Q: What is sbosrcarch?

A: sbosrcarch is "The SlackBuilds.Org Source Archive". It contains copies
   of the source files listed in the .info files for all (or almost all)
   the builds on SlackBuilds.org.

   sbosrcarch is also the name of the software that created and maintains
   the archive (more about this later, near the end of this FAQ).

Q: What is sbosrcarch for?

A: It's intended to be a backup location for source files that can't be
   downloaded. This happens mainly for these reasons:

   - The upstream web site goes down, is moved, or has connectivity
     issues (intermittent or long-term).
   - Upstream moves or removes the source, when they release a new version.

   Also, the archive is hosted on a fast, well-connected host. Sometimes
   you might choose to use the archive just for faster downloads.

   A side benefit of the archiving process is that the archive maintenance
   software produces a log of failed downloads, which can then be sent
   to the slackbuilds-users mailing list and/or build maintainer so it
   can be fixed quickly.

Q: Who is responsible for sbosrcarch?

A: The archive server is operated by Darren Austin, aka "Tadgy"
   on Freenode IRC. The archive script was written by B. Watson, aka
   "Urchlay" on Freenode. Both of us keep an eye on the logs and keep the
   archive healthy.

   The best way to contact us is using an IRC client to connect to
   Freenode and join the ##slackware or #slackbuilds channel.

   We can also be reached by email:

   B. Watson <yalhcru@gmail.com>
   Darren Austin <mirrors (at) slackware.uk>

   Please read this entire FAQ before asking us questions. Chances are,
   you'll find the answer here. If not, or if the answer isn't clear
   enough, we'll be happy to help.

   Note that the SlackBuilds.org team is NOT responsible for the
   archive. PLEASE don't bother them with questions about sbosrcarch,
   they're already busy enough maintaining the actual SlackBuilds site!
   Same goes for individual build maintainers.

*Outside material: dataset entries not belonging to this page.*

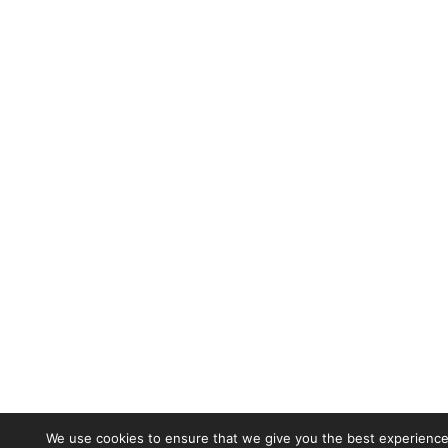
We use cookies to ensure that we give you the best experience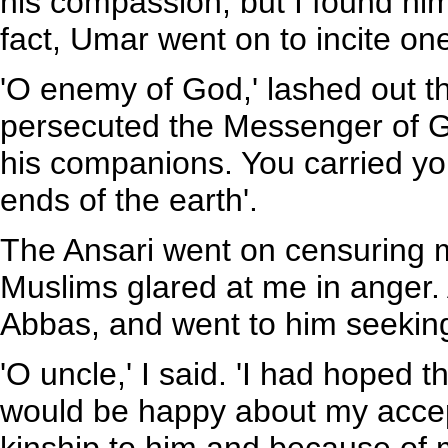
his compassion, but I found hi
fact, Umar went on to incite on
'O enemy of God,' lashed out t
persecuted the Messenger of G
his companions. You carried you
ends of the earth'.
The Ansari went on censuring m
Muslims glared at me in anger. A
Abbas, and went to him seeking
'O uncle,' I said. 'I had hoped 
would be happy about my acce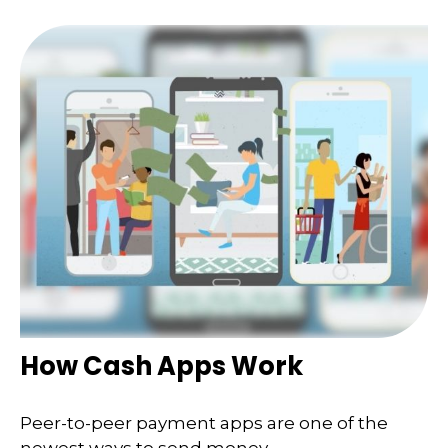
How Cash Apps Work
Peer-to-peer payment apps are one of the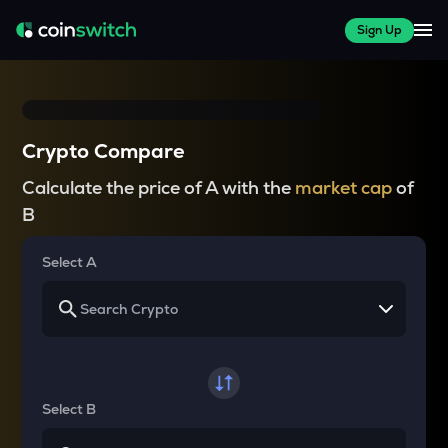
Sign Up
Crypto Compare
Calculate the price of A with the
market cap
of
B
Select A
Select B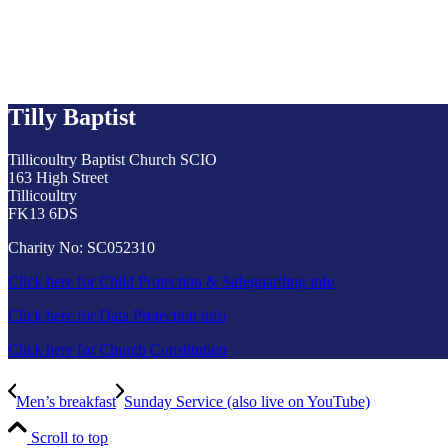
Tilly Baptist
Tillicoultry Baptist Church SCIO
163 High Street
Tillicoultry
FK13 6DS
Charity No: SC052310
Click here for Child Protection & Safeguarding info
Click here for Data Protection info
Click here for Church Constitution
Men’s breakfast
Sunday Service (also live on YouTube)
Scroll to top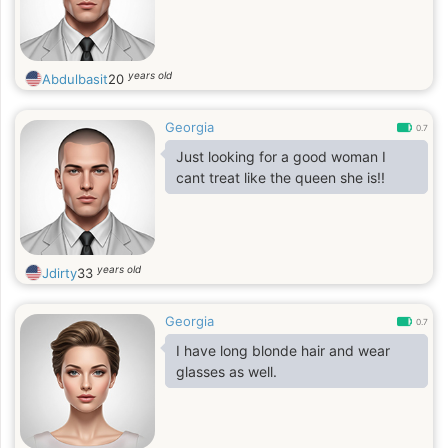
years old
Abdulbasit
20
Georgia
0.7
Just looking for a good woman I
cant treat like the queen she is!!
years old
Jdirty
33
Georgia
0.7
I have long blonde hair and wear
glasses as well.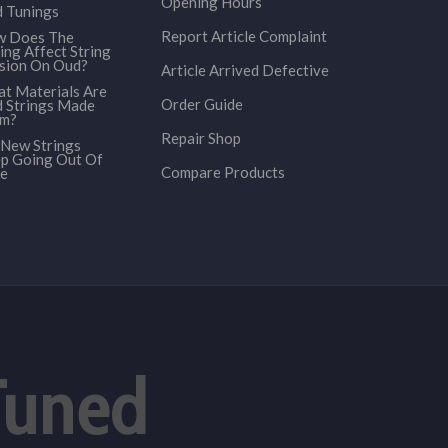
Opening Hours
 Tunings
Report Article Complaint
 Does The
ing Affect String
sion On Oud?
Article Arrived Defective
t Materials Are
Order Guide
 Strings Made
om?
Repair Shop
New Strings
p Going Out Of
Compare Products
e
Tuned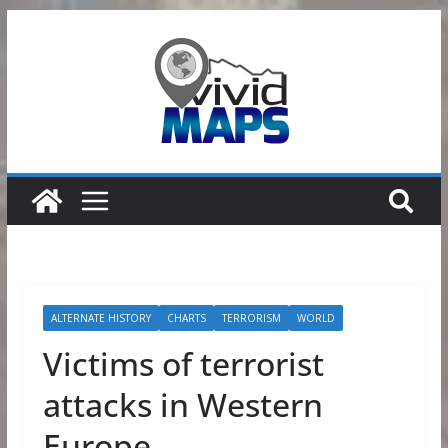
Skip
to
content
ALTERNATE HISTORY
CHARTS
TERRORISM
WORLD
Victims of terrorist
attacks in Western
Europe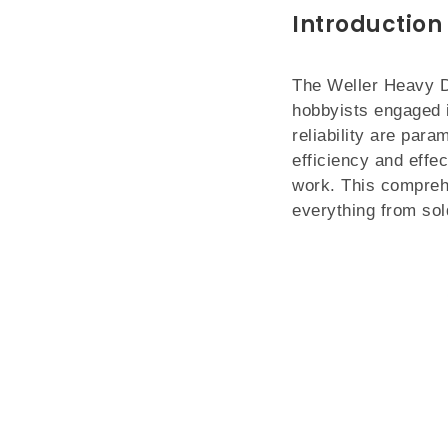
Introduction
The Weller Heavy D
hobbyists engaged in
reliability are para
efficiency and effe
work. This comprehe
everything from sol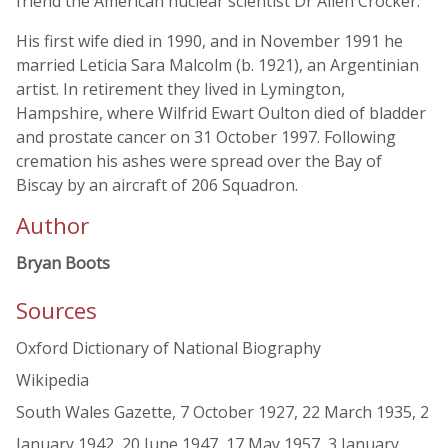
friend the American nuclear scientist Dr Allen Crocker.
His first wife died in 1990, and in November 1991 he
married Leticia Sara Malcolm (b. 1921), an Argentinian
artist. In retirement they lived in Lymington,
Hampshire, where Wilfrid Ewart Oulton died of bladder
and prostate cancer on 31 October 1997. Following
cremation his ashes were spread over the Bay of
Biscay by an aircraft of 206 Squadron.
Author
Bryan Boots
Sources
Oxford Dictionary of National Biography
Wikipedia
South Wales Gazette, 7 October 1927, 22 March 1935, 2
January 1942, 20 June 1947, 17 May 1957, 3 January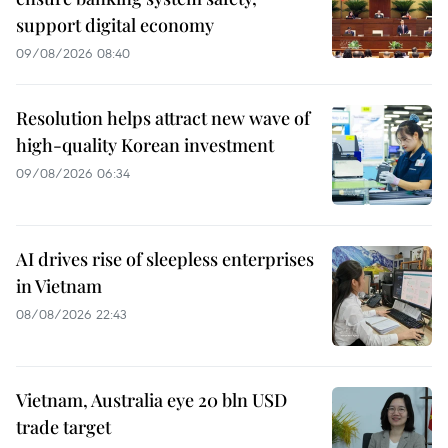
support digital economy
09/08/2026 08:40
Resolution helps attract new wave of
high-quality Korean investment
09/08/2026 06:34
AI drives rise of sleepless enterprises
in Vietnam
08/08/2026 22:43
Vietnam, Australia eye 20 bln USD
trade target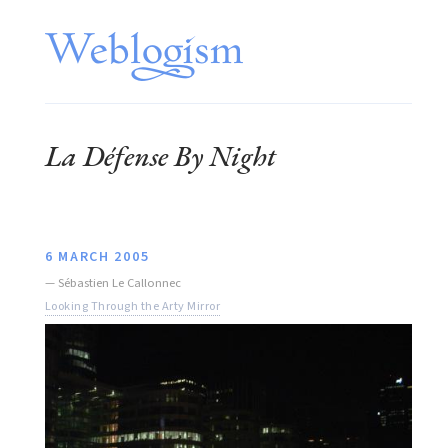
La Défense By Night
6 MARCH 2005
—
Sébastien Le Callonnec
Looking Through the Arty Mirror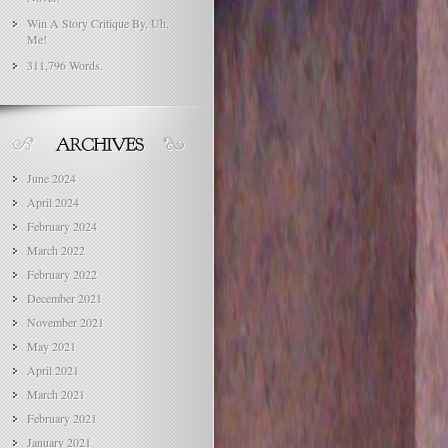
Win A Story Critique By, Uh,
Me!
311,796 Words.
June 2024
April 2024
February 2024
March 2022
February 2022
December 2021
November 2021
May 2021
April 2021
March 2021
February 2021
January 2021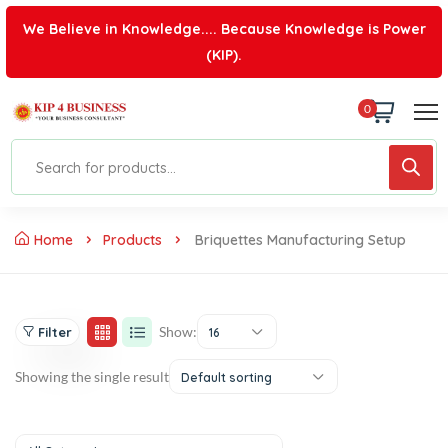
We Believe in Knowledge.... Because Knowledge is Power
(KIP).
0
Home
Products
Briquettes Manufacturing Setup
Show:
Filter
16
Showing the single result
Default sorting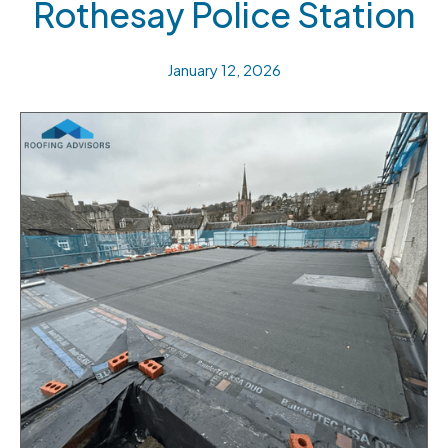
Rothesay Police Station
January 12, 2026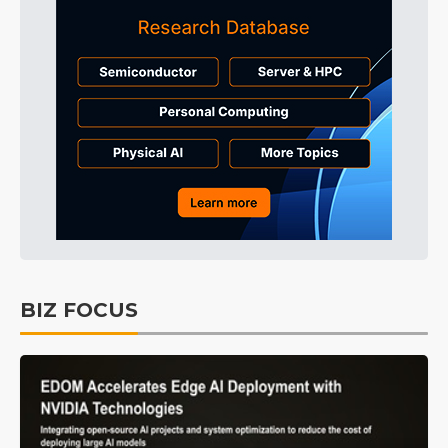
BIZ FOCUS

Q: Why create a giant archive like this? Isn't it better to fix the
   SlackBuilds whose sources can't be downloaded?

A: Sort-of. Yes, if a SlackBuild references a no-longer-existing
   source download URL, it should be updated. Usually the SlackBuild
   maintainer is responsible for this. Sometimes the SBo admins take
   care of it instead. Sometimes, it takes longer than expected to
   update a SlackBuild: the new version uses a different build system,
   or requires some dependency to be updated first, or the maintainer
   is too busy with Real Life and can't spare the time just at the moment.

   Once the build is updated, it still doesn't appear instantly on the
   site. It has to sit in the "pending" queue until it's been reviewed by
   the admins, and then in the "ready" queue until the next public update.

   The SBo update process is complex, and requires coordination between
   the various admins. Generally this means that site updates ("Public
   www update" in the git log) only happen once a week.

   During the time it takes for the SlackBuild to get updated for the
   new download URL (and possibly new version), users won't be able to
   download the source as listed on the SBo site.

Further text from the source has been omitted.